As for sleeps, cargo-release had used fixed sleeps several times as we worked to get the polling working and we just never found a good short value. We had some but there was always a user who seemed to need it longer and we just allowed people to set their own with an env variable.

epage avatar Feb 28 '22 14:02 epage

doing registry updates until the published crate is found in the registry, with a sleep inbetween.

I have a shell script to do precisely this.

We could make a PR for cargo to do similar (been meaning to do it since we solved this but never got around to it). I think the only question I've had is if we should always wait for publish or if there should be a flag for it.

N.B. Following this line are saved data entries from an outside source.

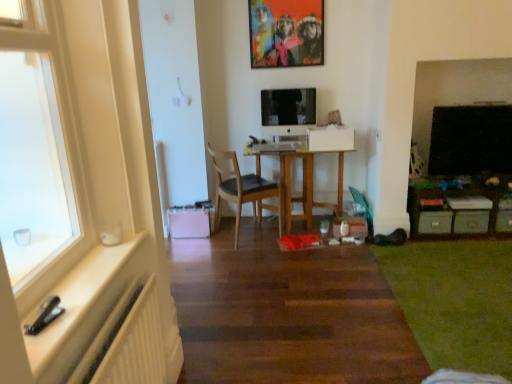 The image size is (512, 384). What do you see at coordinates (86, 306) in the screenshot?
I see `black plastic stapler at left` at bounding box center [86, 306].

This screenshot has height=384, width=512. What do you see at coordinates (127, 343) in the screenshot?
I see `white ribbed radiator at lower left` at bounding box center [127, 343].

Describe the element at coordinates (286, 33) in the screenshot. Image resolution: width=512 pixels, height=384 pixels. I see `acrylic painting at upper center` at that location.

The image size is (512, 384). I want to click on wooden desk at center, so click(x=303, y=178).

Is acrylic painting at upper center outside of black glossy tv at right?

Yes.

Can you confirm if acrylic painting at upper center is taller than black glossy tv at right?

No.

How distant is acrylic painting at upper center from black glossy tv at right?

acrylic painting at upper center is 1.42 meters away from black glossy tv at right.

At what (x,y) coordinates should I click in order to perform the action: click on picture frame above the black glossy tv at right (from the image's perspective). Please return your answer as a coordinate pair (x, y). Looking at the image, I should click on (286, 33).

Is white glossy window sill at left positioned behind green matte drawer at lower right, which is the 1th drawer in right-to-left order?

No, white glossy window sill at left is closer to the viewer.

In terms of size, does white glossy window sill at left appear bigger or smaller than green matte drawer at lower right, which is the 1th drawer in right-to-left order?

white glossy window sill at left is bigger than green matte drawer at lower right, which is the 1th drawer in right-to-left order.

Can you confirm if white glossy window sill at left is positioned to the right of green matte drawer at lower right, which is the 1th drawer in right-to-left order?

Incorrect, white glossy window sill at left is not on the right side of green matte drawer at lower right, which is the 1th drawer in right-to-left order.

Consider the image. Is white glossy window sill at left not near green matte drawer at lower right, which is the 1th drawer in right-to-left order?

Yes.

Is point (313, 89) less distant than point (296, 200)?

Yes, it is.

Is satin black monitor at center completely or partially outside of wooden desk at center?

satin black monitor at center lies outside wooden desk at center's area.

Considering the relative sizes of satin black monitor at center and wooden desk at center in the image provided, is satin black monitor at center smaller than wooden desk at center?

Yes.

Consider the image. Is satin black monitor at center facing away from wooden desk at center?

No, satin black monitor at center's orientation is not away from wooden desk at center.

Considering the points (256, 178) and (277, 0), which point is in front, point (256, 178) or point (277, 0)?

Point (277, 0)

Is there a large distance between wooden chair at center and acrylic painting at upper center?

Yes, wooden chair at center and acrylic painting at upper center are quite far apart.

Based on their sizes in the image, would you say wooden chair at center is bigger or smaller than acrylic painting at upper center?

Considering their sizes, wooden chair at center takes up more space than acrylic painting at upper center.

Is metallic green storage at right beside white glossy window sill at left?

metallic green storage at right is not next to white glossy window sill at left, and they're not touching.

Relative to white glossy window sill at left, is metallic green storage at right in front or behind?

Visually, metallic green storage at right is located behind white glossy window sill at left.

Can you tell me how much metallic green storage at right and white glossy window sill at left differ in facing direction?

The angular difference between metallic green storage at right and white glossy window sill at left is 90 degrees.

Identify the location of desk below the satin black monitor at center (from a real-world perspective). This screenshot has height=384, width=512. (303, 178).

Visually, is wooden desk at center positioned to the left or to the right of satin black monitor at center?

wooden desk at center is to the right of satin black monitor at center.

Considering the sizes of objects wooden desk at center and satin black monitor at center in the image provided, who is bigger, wooden desk at center or satin black monitor at center?

Bigger between the two is wooden desk at center.

From a real-world perspective, is white glossy window sill at left located beneath acrylic painting at upper center?

Yes, from a real-world perspective, white glossy window sill at left is under acrylic painting at upper center.

Is acrylic painting at upper center inside white glossy window sill at left?

No.

Could you tell me if white glossy window sill at left is facing acrylic painting at upper center?

No, white glossy window sill at left is not oriented towards acrylic painting at upper center.

The height and width of the screenshot is (384, 512). I want to click on desktop on the right of acrylic painting at upper center, so click(470, 140).

In order to click on window on the left of the green matte drawer at lower right, which is the 1th drawer in right-to-left order in this screenshot , I will do `click(38, 147)`.

Considering their positions, is green carpet at lower right positioned closer to acrylic painting at upper center than black glossy tv at right?

black glossy tv at right is closer to acrylic painting at upper center.

Based on their spatial positions, is wooden desk at center or satin black monitor at center closer to acrylic painting at upper center?

satin black monitor at center is closer to acrylic painting at upper center.

From the image, which object appears to be farther from green carpet at lower right, green matte drawer at lower right, the first drawer from the left, or white ribbed radiator at lower left?

white ribbed radiator at lower left is further to green carpet at lower right.

Considering their positions, is satin black monitor at center positioned closer to white glossy window sill at left than green matte drawer at lower right, placed as the second drawer when sorted from left to right?

The object closer to white glossy window sill at left is satin black monitor at center.

Which object lies further to the anchor point wooden chair at center, metallic green storage at right or acrylic painting at upper center?

metallic green storage at right lies further to wooden chair at center than the other object.

Which object lies nearer to the anchor point wooden desk at center, white ribbed radiator at lower left or metallic green storage at right?

metallic green storage at right is closer to wooden desk at center.

From the image, which object appears to be nearer to black glossy tv at right, green matte drawer at lower right, placed as the second drawer when sorted from right to left, or green carpet at lower right?

Among the two, green matte drawer at lower right, placed as the second drawer when sorted from right to left, is located nearer to black glossy tv at right.

From the image, which object appears to be nearer to green matte drawer at lower right, placed as the second drawer when sorted from left to right, black plastic stapler at left or green carpet at lower right?

green carpet at lower right is positioned closer to the anchor green matte drawer at lower right, placed as the second drawer when sorted from left to right.

At what (x,y) coordinates should I click in order to perform the action: click on plain positioned between white ribbed radiator at lower left and green matte drawer at lower right, placed as the second drawer when sorted from right to left, from near to far. Please return your answer as a coordinate pair (x, y). The height and width of the screenshot is (384, 512). Looking at the image, I should click on (455, 300).

Locate an element on the screen. This screenshot has width=512, height=384. chair between white glossy window sill at left and acrylic painting at upper center in the front-back direction is located at coordinates (241, 190).

Locate an element on the screen. chair between white glossy window sill at left and metallic green storage at right along the z-axis is located at coordinates (241, 190).

The height and width of the screenshot is (384, 512). Find the location of `window sill between white glossy window sill at left and black glossy tv at right in the front-back direction`. window sill between white glossy window sill at left and black glossy tv at right in the front-back direction is located at coordinates (86, 306).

I definitely think this feature should be in cargo. Probably there should be a way to turn it off. Having it off by defaul tin at least some situations is probably a wise conservative choice. This leads to the conclusion that there ought to be a command line option to control it.

The only remaining question is what the default should be. The cautious choice would be to make the default be to not wait. I think that would be an improvement and ought not to be blocked on stability questions. Changing the default later would be fine I think.

Maybe in the end the right default is to wait iff a workspace is in use.

ijackson avatar May 06 '22 15:05 ijackson

Personally, I'm fine with cargo always waiting. cargo publish used to always wait but stopped when crates.io changed its behavior.

If its configurable, I personally see waiting as a safer default because people might automate around publish without realizing they need to wait but then every once in a while it will fail in a non-reproducible way.

epage avatar May 06 '22 15:05 epage

Looking into how to automate testing of a fix.

It looks like the current registry tests use a file URL for the registry which causes everything to be immediately available.

There is cargo_test_support::registry::serve_registry for proxying that maps HTTP Gets to files. This seems like the best candidate for testing. We'd need to add Put support so we can handle the publish operation. The main question is how to delay the publish so it doesn't immediately show up and how to coordinate that with the test

epage avatar May 24 '22 19:05 epage

Here are my two cents: perhaps whatever crates.io API call is used for publishing should respond success only after the crate is actually available. Otherwise, it's more like "yeah, I have your crate. It'll be available soon...".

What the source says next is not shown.